Postcard from Namibia: Why nature can’t find its value in money
If anyone has earned the right to comment about monetizing nature it is Christiaan Bakkes. As a ‘bright-eyed and idealistic’ believer in the virtues of allowing local communities to make a financial profit from wildlife, he spent twenty years in Namibian conservation organizations helping it to happen. As Namibia set up ever more community-benefit conservation areas, for a while both wildlife and the communities appeared to be flourishing, all helped by the good rains that lasted through a fifteen year cycle. He writes, ‘Plains game proliferated and black rhino numbers increased. More newborn elephant calves were noted among the small desert-adapted herds. The desert lion made a remarkable comeback. What a pleasure it was to take foreign travellers on a safari through this arid African Eden.’
But at the heart of the enterprise was a contradiction which is undoing all the gains of the previous fifteen years. Now the wildlife is being decimated.
We must understand the contradiction, because Namibia is a microcosm for an experiment underway on a global scale.
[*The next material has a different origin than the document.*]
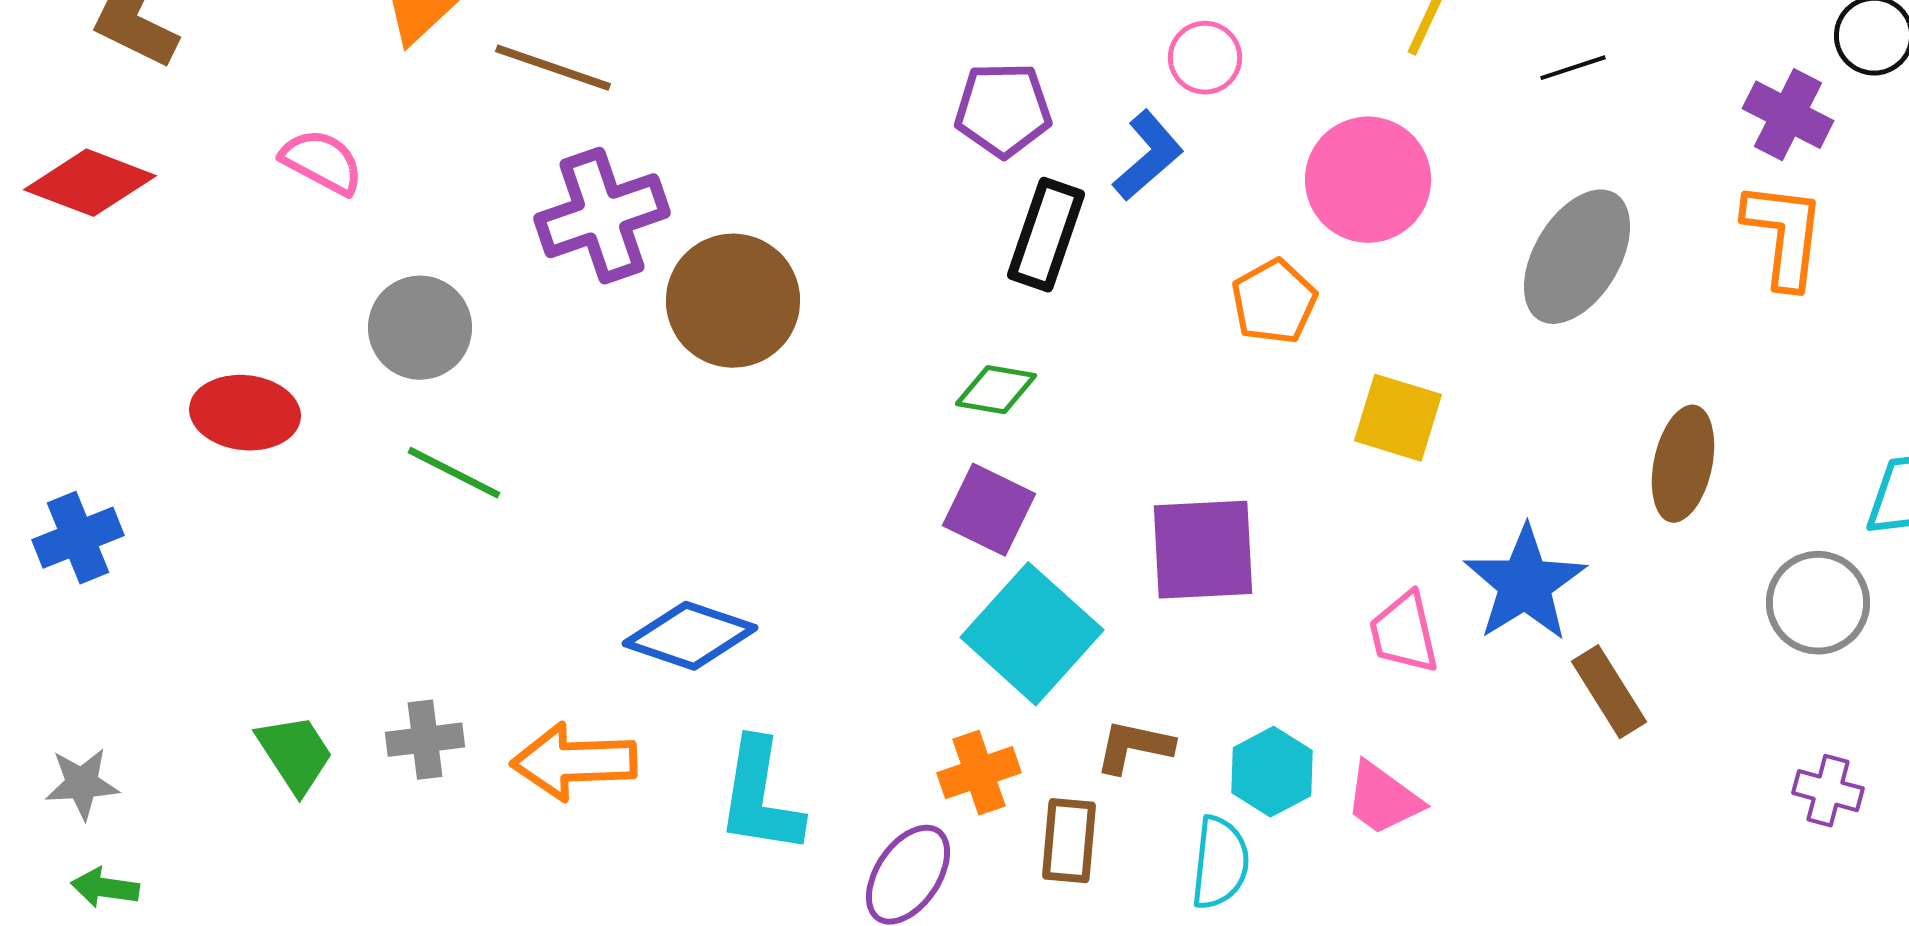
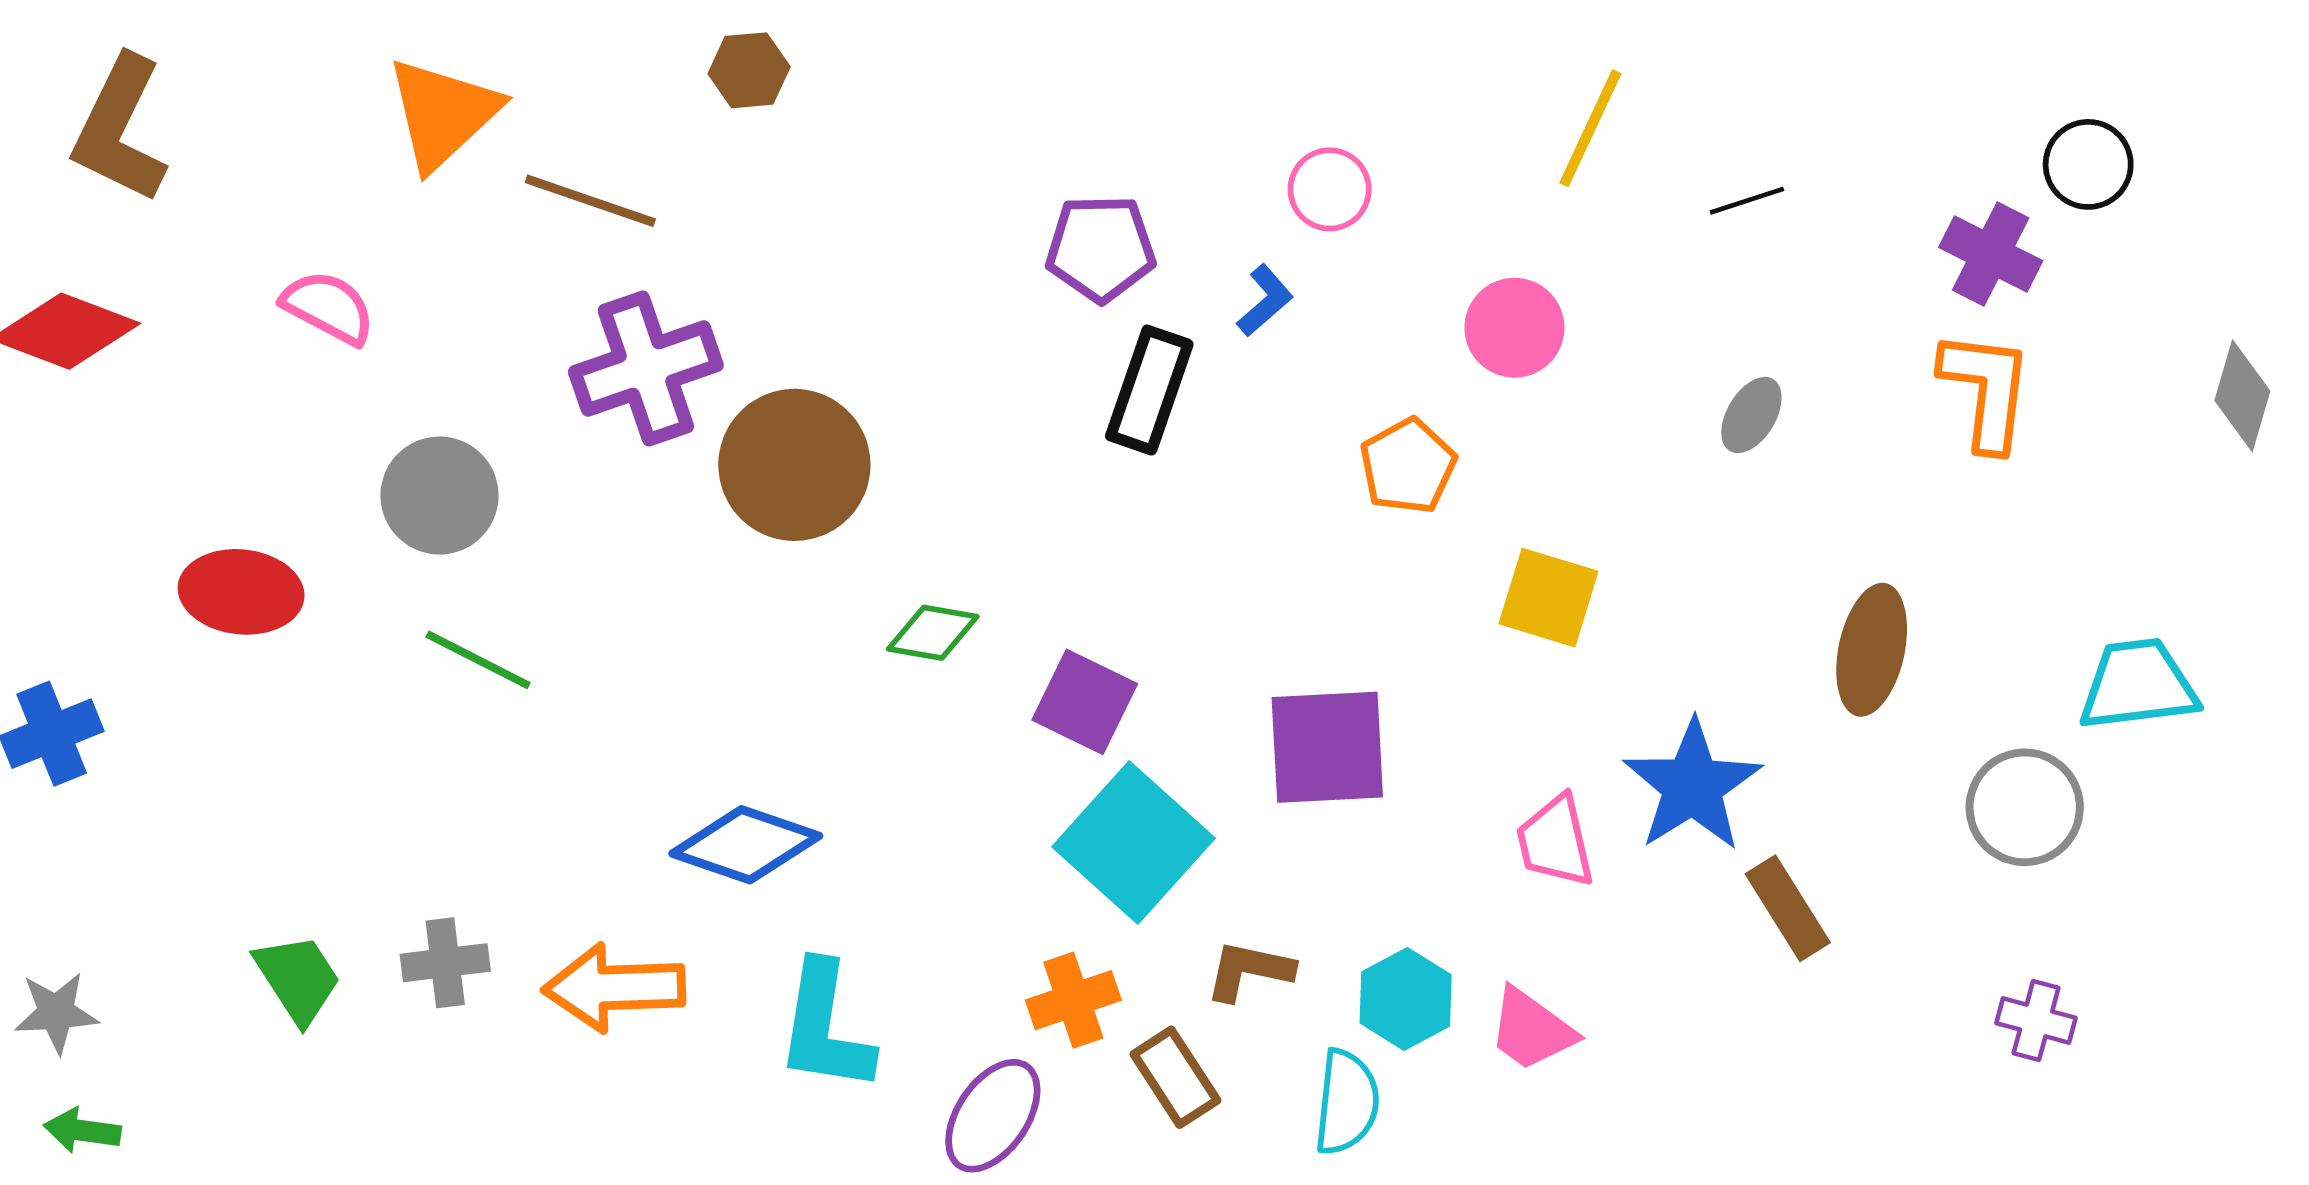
blue L-shape: (1148, 156) -> (1265, 300), size x0.7
pink circle: (1368, 180) -> (1514, 328), size x0.7
gray ellipse: (1577, 257) -> (1751, 415), size x0.5
green diamond: (996, 390) -> (933, 633), moved
brown rectangle: (1069, 841) -> (1175, 1077), turned -38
The experiment is based, by faith, on the dictum ‘If it pays, it stays.’ The contradiction is that ‘what pays’ gives no moral reason for the people being paid to know when they have enough. And so it has proved in Namibia. Bakkes writes: ‘It seems that even for conservationists, wildlife and wilderness have no place if they cannot be of financial value to people. Never was this doctrine more evident than in community-based conservation in Namibia. It is all about money. Financial benefits to the community were the focus. National pride, ethics, aesthetics and sound ecological practices shared a sad second place. If any place at all. Everything must have a price tag. Our relentless quest for financial benefit bred one thing: GREED. It set the stage for disaster. Enter a higher bidder and all principles go out the window.’
Christian thinking about conservation places wildlife and people within the wider framework of our derived identity. We know we need help with our inherent greed. We know what matters, because we know there is a God who made us and who lovingly made it all. Enough is what works for creation, and what works for human society, and it lies within a trusting relationship with God, with his creation, and with our communities. By contrast, to trust in satisfying our financial self-interest as the way to secure the value of world-wide nature is a short route to scarcity and extinction, and a counsel of despair.
We urgently need to recover the roots of our own value, and of the true value of all that God has made.
Creation’s value can’t be measured by money, but in a rediscovery of the loved nature of the world.